I don't know if I'm going to see The Passion of The Christ. I don't think so, but it's not for any really intellectual or political reason. It's because of the Lord of the Rings.
I loved the movies, I think they were brilliantly done, but there is no doubt in my mind that they took something away from me. They took away my ability to read the books and visualize a middle earth that isn't in New Zealand. In this case, I can live with the loss; middle earth isn't all that important in the grand scheme of my life. But I'm really hesitant to do the same thing to a story that is at the center of my faith. I don't want to give Jesus a face. I don't want to define a visual for Holy Week and burn it into my brain. I don't want to take a story which is rich in metaphor and make something concrete from it.
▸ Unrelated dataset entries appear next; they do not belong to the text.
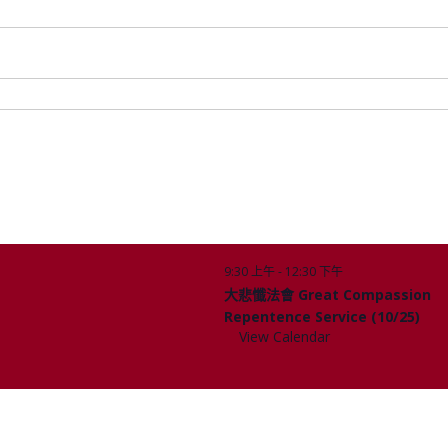
9:30 上午
-
12:30 下午
10 月
Upcoming Events
25
大悲懺法會 Great Compassion
Repentence Service (10/25)
View Calendar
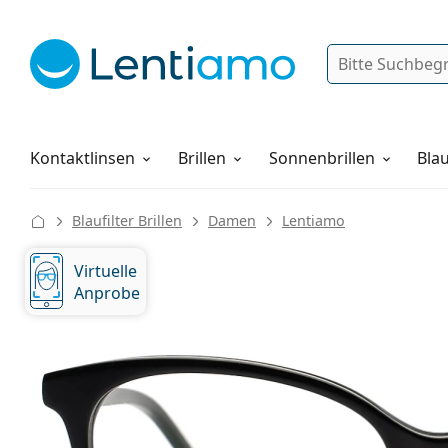
Suche
Anmelden
Web-Navigation
Pflegemittel
Alles über den Einkauf
Kontaktlinsen
Brillen
Sonnenbrillen
Blau
Blaufilter Brillen
Damen
Lentiamo
Virtuelle
Anprobe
I guess what I'm saying is...I want this story to be mine. I'm afraid that the movie version will be so much louder and bloodier and bigger than my tiny little understanding of the story that it will take over, become It, become The Official Record. Right now, it's this story that we tell in our little community, and we try to work it out together, coming at it with music and light and darkness and silence and liturgy (and the occasional mime performance). It is, from year to year, bigger or smaller or louder or quieter, depending on how I am when I hear it. Some parts move forward, and others recede. I suspect the working of the Holy Spirit in that, nudging me toward whatever truth is most needed in my life. I don't want to lose that sense of exploration, of having the story unfold for me as I'm ready for it.